Митяра толкнул лестницей двери, и на середине церкви я увидел рассветно тусклые световые столбы, подпиравшие Бога под куполом, а за ними льдистый блеск позолоты икон и кивотов, вздыбленные перистые крылья ангелов и гневные глаза больших синих стариков. Я ощутил колючий холод, свою заброшенность и страх и снял шапку. Митяра обернулся ко мне и шепотом сказал:
- Зараз иконостас будем ломать...
В церкви зашелестело, как рожь под ветром, и я кинулся прочь. Наверно, Митяра выронил лестницу, потому что на паперти меня настиг заглушенный перекатный гул, будто гром над Брянщиной. Я побежал не в школу, а домой, чтобы рассказать про все тетке, и когда оглянулся, то увидел Митяру, уходившего по направлению к сельсовету.
Для тетки главное было, какие картины я видел и на какой стене - на правой или на левой. Ежели слева, то там Страсти Господни, а справа она и сама не знала что.
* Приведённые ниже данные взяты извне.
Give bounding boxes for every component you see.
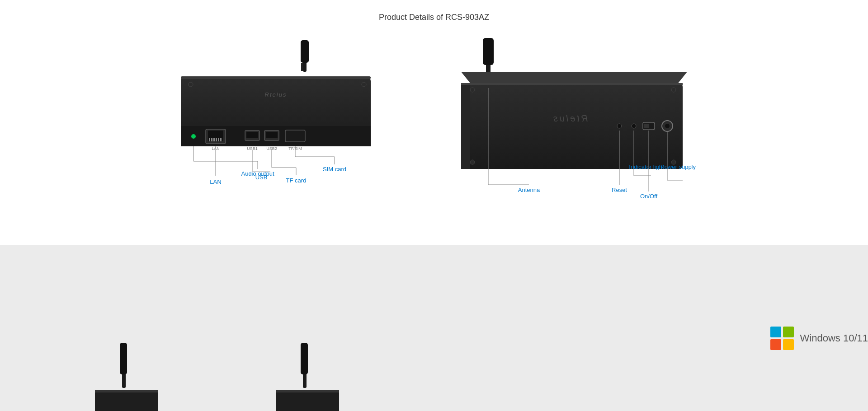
svg-text:Indicator light: Indicator light bbox=[629, 163, 664, 170]
svg-point-11 bbox=[191, 134, 196, 139]
device-left: Rtelus LAN USB1 USB2 bbox=[167, 36, 384, 218]
svg-point-5 bbox=[189, 82, 193, 87]
svg-rect-18 bbox=[218, 138, 219, 141]
mini-device-2 bbox=[271, 343, 362, 411]
svg-rect-51 bbox=[461, 83, 683, 85]
svg-point-52 bbox=[470, 88, 475, 92]
svg-rect-82 bbox=[276, 390, 339, 411]
svg-text:SIM card: SIM card bbox=[323, 166, 346, 173]
device-right: Rtelus Antenna Reset Indicator light bbox=[439, 36, 701, 227]
mini-device-1 bbox=[90, 343, 181, 411]
svg-text:Power supply: Power supply bbox=[660, 163, 696, 170]
svg-text:On/Off: On/Off bbox=[640, 193, 657, 200]
svg-text:Reset: Reset bbox=[612, 187, 627, 193]
windows-logo-icon bbox=[770, 327, 794, 350]
svg-point-57 bbox=[617, 124, 622, 128]
product-section: Rtelus LAN USB1 USB2 bbox=[0, 31, 868, 245]
svg-rect-47 bbox=[483, 38, 494, 65]
svg-rect-77 bbox=[120, 343, 127, 374]
svg-text:Rtelus: Rtelus bbox=[552, 113, 588, 123]
svg-rect-15 bbox=[211, 138, 212, 141]
bottom-devices bbox=[90, 343, 362, 411]
bottom-section: Windows 10/11 bbox=[0, 245, 868, 411]
win-quad-2 bbox=[783, 327, 794, 337]
win-quad-1 bbox=[770, 327, 781, 337]
page-title: Product Details of RCS-903AZ bbox=[0, 0, 868, 31]
svg-point-54 bbox=[470, 160, 475, 164]
svg-rect-81 bbox=[301, 343, 308, 374]
svg-text:LAN: LAN bbox=[210, 178, 221, 185]
svg-text:USB: USB bbox=[255, 174, 268, 181]
svg-rect-22 bbox=[246, 132, 258, 138]
svg-point-62 bbox=[665, 124, 670, 128]
svg-rect-4 bbox=[181, 76, 371, 79]
svg-text:Rtelus: Rtelus bbox=[265, 91, 287, 98]
svg-point-6 bbox=[362, 82, 366, 87]
windows-badge: Windows 10/11 bbox=[770, 327, 868, 350]
svg-rect-1 bbox=[301, 40, 309, 63]
svg-text:Antenna: Antenna bbox=[518, 187, 540, 193]
win-quad-4 bbox=[783, 339, 794, 350]
svg-rect-79 bbox=[95, 390, 158, 392]
svg-rect-16 bbox=[213, 138, 215, 141]
svg-rect-14 bbox=[209, 138, 210, 141]
svg-rect-83 bbox=[276, 390, 339, 392]
svg-point-53 bbox=[671, 88, 676, 92]
svg-rect-60 bbox=[644, 124, 649, 128]
windows-label: Windows 10/11 bbox=[800, 332, 868, 344]
svg-text:TF card: TF card bbox=[286, 177, 307, 184]
device-right-svg: Rtelus Antenna Reset Indicator light bbox=[439, 36, 710, 225]
svg-rect-78 bbox=[95, 390, 158, 411]
svg-rect-17 bbox=[216, 138, 217, 141]
svg-rect-19 bbox=[220, 138, 222, 141]
svg-point-58 bbox=[632, 124, 636, 128]
win-quad-3 bbox=[770, 339, 781, 350]
svg-rect-2 bbox=[301, 63, 303, 71]
device-left-svg: Rtelus LAN USB1 USB2 bbox=[167, 36, 384, 216]
svg-rect-27 bbox=[285, 130, 305, 142]
svg-rect-25 bbox=[266, 132, 278, 138]
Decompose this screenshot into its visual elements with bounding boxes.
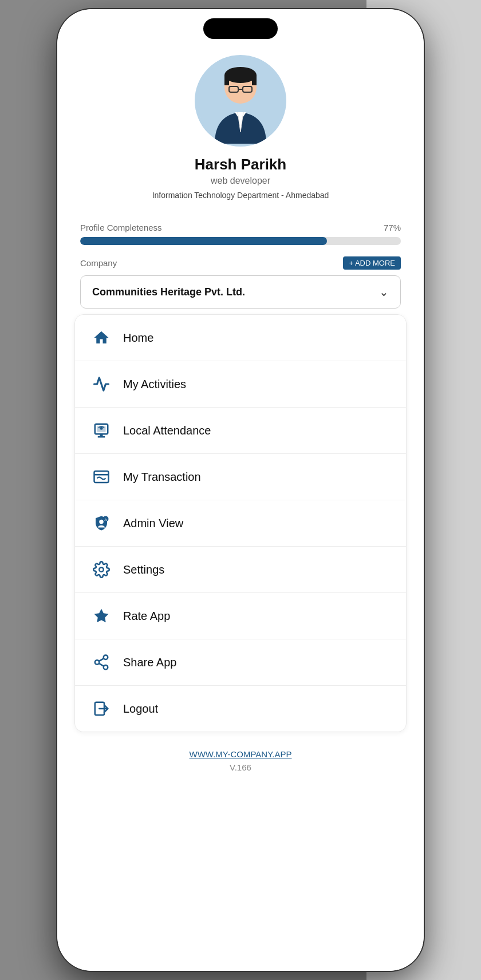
svg-point-2 [224, 67, 257, 83]
company-header: Company + ADD MORE [80, 256, 401, 270]
attendance-icon [91, 420, 112, 441]
chevron-down-icon: ⌄ [379, 285, 389, 299]
menu-item-local-attendance[interactable]: Local Attendance [75, 408, 406, 454]
menu-item-settings[interactable]: Settings [75, 547, 406, 593]
svg-point-14 [99, 520, 104, 524]
completeness-label: Profile Completeness [80, 223, 162, 232]
footer-version: V.166 [230, 762, 251, 772]
menu-label-home: Home [123, 331, 153, 345]
profile-section: Harsh Parikh web developer Information T… [57, 49, 424, 223]
screen-content: Harsh Parikh web developer Information T… [57, 9, 424, 971]
menu-item-logout[interactable]: Logout [75, 686, 406, 732]
user-name: Harsh Parikh [195, 156, 286, 173]
star-icon [91, 606, 112, 626]
activity-icon [91, 374, 112, 394]
svg-rect-4 [252, 75, 257, 85]
completeness-section: Profile Completeness 77% [57, 223, 424, 245]
logout-icon [91, 698, 112, 719]
company-section: Company + ADD MORE Communities Heritage … [57, 256, 424, 309]
svg-rect-13 [94, 471, 109, 483]
svg-point-20 [95, 660, 100, 665]
user-role: web developer [211, 176, 270, 186]
dynamic-island [203, 18, 278, 39]
menu-label-rate-app: Rate App [123, 610, 170, 623]
menu-item-share-app[interactable]: Share App [75, 639, 406, 686]
menu-item-admin-view[interactable]: A Admin View [75, 500, 406, 547]
menu-label-my-activities: My Activities [123, 378, 186, 391]
company-label: Company [80, 258, 117, 268]
progress-bar-background [80, 237, 401, 245]
menu-label-local-attendance: Local Attendance [123, 424, 211, 437]
menu-label-my-transaction: My Transaction [123, 471, 201, 484]
menu-label-share-app: Share App [123, 656, 176, 669]
footer-section: WWW.MY-COMPANY.APP V.166 [57, 738, 424, 784]
menu-label-logout: Logout [123, 702, 158, 716]
svg-point-10 [100, 427, 103, 430]
menu-item-home[interactable]: Home [75, 315, 406, 361]
add-more-button[interactable]: + ADD MORE [343, 256, 401, 270]
admin-icon: A [91, 513, 112, 534]
footer-link[interactable]: WWW.MY-COMPANY.APP [190, 749, 292, 759]
menu-section: Home My Activities [74, 314, 407, 732]
completeness-value: 77% [384, 223, 401, 232]
settings-icon [91, 559, 112, 580]
svg-marker-18 [94, 609, 109, 623]
share-icon [91, 652, 112, 673]
menu-item-my-activities[interactable]: My Activities [75, 361, 406, 408]
svg-line-23 [99, 658, 104, 661]
svg-point-17 [99, 567, 104, 572]
avatar [195, 55, 286, 147]
menu-label-admin-view: Admin View [123, 517, 183, 530]
phone-frame: Harsh Parikh web developer Information T… [57, 9, 424, 971]
menu-item-my-transaction[interactable]: My Transaction [75, 454, 406, 500]
home-icon [91, 327, 112, 348]
svg-line-22 [99, 663, 104, 666]
user-department: Information Technology Department - Ahme… [152, 191, 329, 200]
svg-rect-3 [224, 75, 229, 85]
progress-bar-fill [80, 237, 327, 245]
company-dropdown[interactable]: Communities Heritage Pvt. Ltd. ⌄ [80, 275, 401, 309]
phone-screen: Harsh Parikh web developer Information T… [57, 9, 424, 971]
company-name: Communities Heritage Pvt. Ltd. [92, 286, 245, 298]
avatar-image [198, 58, 283, 144]
svg-point-19 [104, 655, 108, 660]
svg-rect-11 [100, 434, 103, 436]
svg-point-21 [104, 665, 108, 670]
svg-text:A: A [104, 517, 107, 521]
transaction-icon [91, 467, 112, 487]
menu-item-rate-app[interactable]: Rate App [75, 593, 406, 639]
completeness-header: Profile Completeness 77% [80, 223, 401, 232]
menu-label-settings: Settings [123, 563, 164, 576]
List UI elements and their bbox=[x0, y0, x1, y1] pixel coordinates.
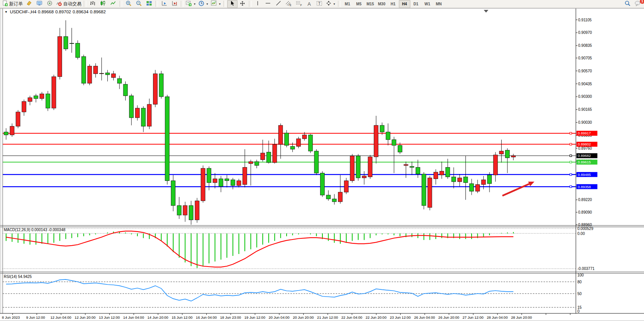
chart-canvas[interactable]: 0.911050.909700.908350.907050.905700.904… bbox=[0, 8, 644, 321]
svg-text:15: 15 bbox=[577, 305, 582, 310]
candlestick-chart-button[interactable] bbox=[98, 0, 108, 8]
indicators-button[interactable]: ▼ bbox=[210, 0, 222, 8]
auto-scroll-button[interactable] bbox=[159, 0, 169, 8]
text-label-icon: T bbox=[316, 0, 323, 8]
svg-text:0.89485: 0.89485 bbox=[578, 172, 591, 177]
svg-text:T: T bbox=[318, 2, 320, 6]
trendline-tool-button[interactable] bbox=[273, 0, 284, 8]
timeframe-h1-button[interactable]: H1 bbox=[387, 0, 399, 8]
chevron-down-icon: ▼ bbox=[206, 3, 209, 5]
svg-text:15 Jun 12:00: 15 Jun 12:00 bbox=[172, 315, 193, 319]
svg-text:22 Jun 04:00: 22 Jun 04:00 bbox=[341, 315, 362, 319]
autotrading-icon bbox=[56, 0, 62, 7]
toolbar: 新订单 自动交易 bbox=[0, 0, 644, 8]
signals-button[interactable] bbox=[45, 0, 55, 8]
chevron-down-icon: ▼ bbox=[333, 3, 336, 5]
svg-text:0.91105: 0.91105 bbox=[578, 18, 592, 22]
macd-indicator-label: MACD(12,26,9) 0.000143 -0.000348 bbox=[4, 228, 65, 232]
zoom-in-button[interactable] bbox=[123, 0, 134, 8]
line-chart-button[interactable] bbox=[108, 0, 118, 8]
equidistant-channel-icon: E bbox=[285, 0, 292, 8]
svg-text:0.90300: 0.90300 bbox=[578, 94, 592, 99]
text-tool-button[interactable]: A bbox=[304, 0, 314, 8]
chevron-down-icon: ▼ bbox=[218, 3, 221, 5]
chart-shift-icon bbox=[172, 0, 178, 7]
svg-text:22 Jun 20:00: 22 Jun 20:00 bbox=[366, 315, 387, 319]
notifications-button[interactable]: 1 bbox=[633, 0, 643, 8]
bar-chart-icon bbox=[90, 0, 96, 7]
timeframe-m15-button[interactable]: M15 bbox=[365, 0, 376, 8]
timeframe-d1-button[interactable]: D1 bbox=[410, 0, 422, 8]
svg-text:19 Jun 12:00: 19 Jun 12:00 bbox=[244, 315, 265, 319]
svg-text:23 Jun 12:00: 23 Jun 12:00 bbox=[390, 315, 411, 319]
svg-text:28 Jun 20:00: 28 Jun 20:00 bbox=[511, 315, 532, 319]
timeframe-mn-button[interactable]: MN bbox=[433, 0, 445, 8]
chart-title: ▼USDCHF-,H40.896680.897020.896340.89682 bbox=[5, 10, 106, 14]
zoom-out-button[interactable] bbox=[134, 0, 144, 8]
svg-text:13 Jun 12:00: 13 Jun 12:00 bbox=[99, 315, 120, 319]
svg-text:0: 0 bbox=[577, 309, 580, 313]
svg-text:-0.003771: -0.003771 bbox=[577, 267, 595, 271]
svg-text:0.89760: 0.89760 bbox=[578, 146, 592, 150]
tile-windows-icon bbox=[146, 0, 152, 7]
cursor-tool-button[interactable] bbox=[227, 0, 238, 8]
svg-text:50: 50 bbox=[577, 292, 582, 296]
styler-button[interactable] bbox=[24, 0, 34, 8]
fibonacci-tool-button[interactable]: F bbox=[294, 0, 304, 8]
search-icon bbox=[625, 0, 631, 8]
timeframe-w1-button[interactable]: W1 bbox=[422, 0, 433, 8]
vertical-line-icon bbox=[255, 0, 260, 7]
svg-text:18 Jun 23:00: 18 Jun 23:00 bbox=[220, 315, 241, 319]
fibonacci-icon: F bbox=[296, 0, 302, 8]
timeframe-h4-button[interactable]: H4 bbox=[399, 0, 410, 8]
svg-text:0.90165: 0.90165 bbox=[578, 107, 592, 112]
new-chart-button[interactable]: ▼ bbox=[185, 0, 197, 8]
svg-text:12 Jun 04:00: 12 Jun 04:00 bbox=[50, 315, 71, 319]
svg-text:0.89615: 0.89615 bbox=[578, 160, 591, 164]
ohlc-open: 0.89668 bbox=[38, 10, 54, 14]
svg-text:0.89917: 0.89917 bbox=[578, 131, 591, 135]
symbol-dropdown-icon[interactable]: ▼ bbox=[5, 10, 8, 14]
svg-text:12 Jun 20:00: 12 Jun 20:00 bbox=[75, 315, 96, 319]
text-label-tool-button[interactable]: T bbox=[314, 0, 325, 8]
autotrading-label: 自动交易 bbox=[63, 1, 81, 7]
toolbar-separator bbox=[249, 1, 252, 7]
toolbar-separator bbox=[181, 1, 183, 7]
svg-text:8 Jun 2023: 8 Jun 2023 bbox=[2, 315, 20, 319]
terminal-button[interactable] bbox=[34, 0, 45, 8]
new-chart-icon bbox=[186, 0, 192, 7]
search-button[interactable] bbox=[622, 0, 633, 8]
channel-tool-button[interactable]: E bbox=[284, 0, 294, 8]
svg-text:26 Jun 20:00: 26 Jun 20:00 bbox=[438, 315, 459, 319]
toolbar-separator bbox=[120, 1, 122, 7]
ohlc-low: 0.89634 bbox=[73, 10, 89, 14]
svg-text:20 Jun 04:00: 20 Jun 04:00 bbox=[269, 315, 290, 319]
toolbar-separator bbox=[84, 1, 86, 7]
autotrading-button[interactable]: 自动交易 bbox=[55, 0, 83, 8]
svg-text:0.89682: 0.89682 bbox=[578, 153, 591, 158]
timeframe-m5-button[interactable]: M5 bbox=[353, 0, 365, 8]
profiles-button[interactable]: ▼ bbox=[197, 0, 210, 8]
crosshair-tool-button[interactable] bbox=[238, 0, 248, 8]
text-tool-icon: A bbox=[308, 2, 311, 6]
cursor-icon bbox=[230, 0, 235, 7]
chart-window: 0.911050.909700.908350.907050.905700.904… bbox=[0, 8, 644, 321]
line-chart-icon bbox=[110, 0, 116, 7]
tile-windows-button[interactable] bbox=[144, 0, 154, 8]
bar-chart-button[interactable] bbox=[88, 0, 98, 8]
timeframe-m1-button[interactable]: M1 bbox=[342, 0, 353, 8]
chart-shift-button[interactable] bbox=[169, 0, 180, 8]
indicators-icon bbox=[211, 0, 217, 7]
new-order-button[interactable]: 新订单 bbox=[1, 0, 24, 8]
arrows-tool-button[interactable]: ▼ bbox=[325, 0, 337, 8]
timeframe-m30-button[interactable]: M30 bbox=[376, 0, 387, 8]
vertical-line-tool-button[interactable] bbox=[253, 0, 263, 8]
svg-text:0.90570: 0.90570 bbox=[578, 69, 592, 73]
svg-text:0.000529: 0.000529 bbox=[577, 227, 593, 231]
chevron-down-icon: ▼ bbox=[193, 3, 196, 5]
svg-text:27 Jun 12:00: 27 Jun 12:00 bbox=[462, 315, 483, 319]
ohlc-high: 0.89702 bbox=[55, 10, 71, 14]
horizontal-line-tool-button[interactable] bbox=[263, 0, 273, 8]
new-order-label: 新订单 bbox=[9, 1, 23, 7]
rsi-indicator-label: RSI(14) 54.9425 bbox=[4, 275, 32, 279]
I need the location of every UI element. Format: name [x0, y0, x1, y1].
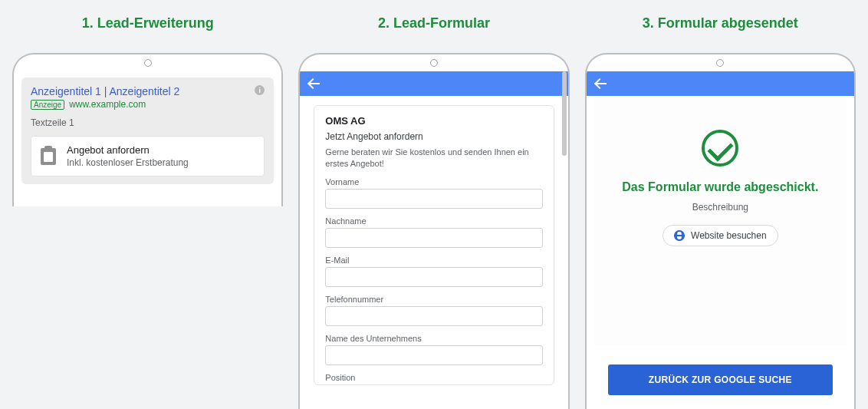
form-subtitle: Jetzt Angebot anfordern	[325, 131, 542, 142]
field-email: E-Mail	[325, 256, 542, 287]
header-bar	[300, 71, 567, 96]
field-label-telefon: Telefonnummer	[325, 295, 542, 304]
visit-website-button[interactable]: Website besuchen	[663, 225, 778, 246]
camera-dot-icon	[430, 59, 438, 67]
column-title-2: 2. Lead-Formular	[378, 15, 490, 31]
success-title: Das Formular wurde abgeschickt.	[622, 180, 818, 194]
field-telefon: Telefonnummer	[325, 295, 542, 326]
ad-title-row: Anzeigentitel 1 | Anzeigentitel 2 i	[31, 85, 265, 97]
phone-screen-2: OMS AG Jetzt Angebot anfordern Gerne ber…	[300, 71, 567, 409]
scrollbar-thumb[interactable]	[562, 71, 567, 156]
phone-notch	[300, 54, 567, 71]
field-position: Position	[325, 373, 542, 382]
ad-title[interactable]: Anzeigentitel 1 | Anzeigentitel 2	[31, 85, 179, 97]
field-label-nachname: Nachname	[325, 216, 542, 226]
field-unternehmen: Name des Unternehmens	[325, 334, 542, 365]
back-arrow-icon[interactable]	[596, 77, 610, 91]
ad-url[interactable]: www.example.com	[69, 99, 146, 110]
phone-screen-1: Anzeigentitel 1 | Anzeigentitel 2 i Anze…	[14, 71, 281, 206]
ad-cta-title: Angebot anfordern	[67, 144, 189, 156]
field-label-unternehmen: Name des Unternehmens	[325, 334, 542, 343]
field-nachname: Nachname	[325, 216, 542, 248]
ad-cta-subtitle: Inkl. kostenloser Erstberatung	[67, 157, 189, 168]
column-title-1: 1. Lead-Erweiterung	[82, 15, 214, 31]
phone-mockup-2: OMS AG Jetzt Angebot anfordern Gerne ber…	[298, 53, 569, 409]
globe-icon	[674, 230, 685, 241]
phone-screen-3: Das Formular wurde abgeschickt. Beschrei…	[587, 71, 854, 409]
phone-mockup-1: Anzeigentitel 1 | Anzeigentitel 2 i Anze…	[12, 53, 283, 206]
header-bar	[587, 71, 854, 96]
ad-card: Anzeigentitel 1 | Anzeigentitel 2 i Anze…	[21, 78, 274, 184]
lead-form-card: OMS AG Jetzt Angebot anfordern Gerne ber…	[314, 105, 554, 385]
scrollbar-track	[562, 71, 567, 409]
field-label-position: Position	[325, 373, 542, 382]
input-nachname[interactable]	[325, 228, 542, 248]
success-check-icon	[702, 130, 738, 167]
phone-notch	[14, 54, 281, 71]
form-company-name: OMS AG	[325, 115, 542, 127]
column-lead-formular: 2. Lead-Formular OMS AG Jetzt Angebot an…	[298, 15, 569, 409]
diagram-stage: 1. Lead-Erweiterung Anzeigentitel 1 | An…	[0, 0, 868, 409]
phone-mockup-3: Das Formular wurde abgeschickt. Beschrei…	[585, 53, 856, 409]
column-lead-erweiterung: 1. Lead-Erweiterung Anzeigentitel 1 | An…	[12, 15, 283, 409]
field-vorname: Vorname	[325, 177, 542, 209]
ad-badge: Anzeige	[31, 100, 64, 110]
input-unternehmen[interactable]	[325, 345, 542, 365]
column-formular-abgesendet: 3. Formular abgesendet Das Formular wurd…	[585, 15, 856, 409]
input-telefon[interactable]	[325, 306, 542, 326]
ad-badge-row: Anzeige www.example.com	[31, 99, 265, 110]
visit-website-label: Website besuchen	[691, 230, 767, 241]
ad-cta-text: Angebot anfordern Inkl. kostenloser Erst…	[67, 144, 189, 168]
success-desc: Beschreibung	[692, 202, 748, 213]
form-intro-text: Gerne beraten wir Sie kostenlos und send…	[325, 147, 542, 170]
back-arrow-icon[interactable]	[309, 77, 323, 91]
camera-dot-icon	[716, 59, 724, 67]
phone-notch	[587, 54, 854, 71]
ad-cta-button[interactable]: Angebot anfordern Inkl. kostenloser Erst…	[31, 136, 265, 176]
field-label-email: E-Mail	[325, 256, 542, 265]
ad-description: Textzeile 1	[31, 117, 265, 128]
info-icon[interactable]: i	[255, 85, 265, 95]
success-panel: Das Formular wurde abgeschickt. Beschrei…	[594, 96, 847, 346]
input-vorname[interactable]	[325, 189, 542, 209]
back-to-search-button[interactable]: ZURÜCK ZUR GOOGLE SUCHE	[608, 364, 833, 395]
field-label-vorname: Vorname	[325, 177, 542, 186]
column-title-3: 3. Formular abgesendet	[643, 15, 798, 31]
input-email[interactable]	[325, 267, 542, 287]
clipboard-icon	[41, 148, 56, 165]
camera-dot-icon	[144, 59, 152, 67]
- Ты больше не лазь туда,- сказала она.
- А то чего будет? - спросил я.
- Мало ли! И молоденчик может приключится, и белая ужасть, и черный чемер... Пускай они сами ломают!
Перед обедом, пока Царь не слез еще с печки, тетка выглянула в окно на Момичеву сторону и с обидой на Настю сказала:
- Теперь эта дура так в вековухах, видно, и останется!
Я промолчал.
- А ты не разузнал... про Романову гармошку? Куда она делась-то? неожиданно спросила тетка.
- Не разузнал, - сказал я. - А лошади ихние на поповом дворе стоят.
- Неужто с собой увез? Там же небось и слухать-то некому,- раздумчиво сказала тетка.
- Куда увез? - спросил я.
- Да на Соловецкие выселки какие-то. Аж на край света. Их же всех, говорят, ажно вчера вечером погнал туда Голуб твой...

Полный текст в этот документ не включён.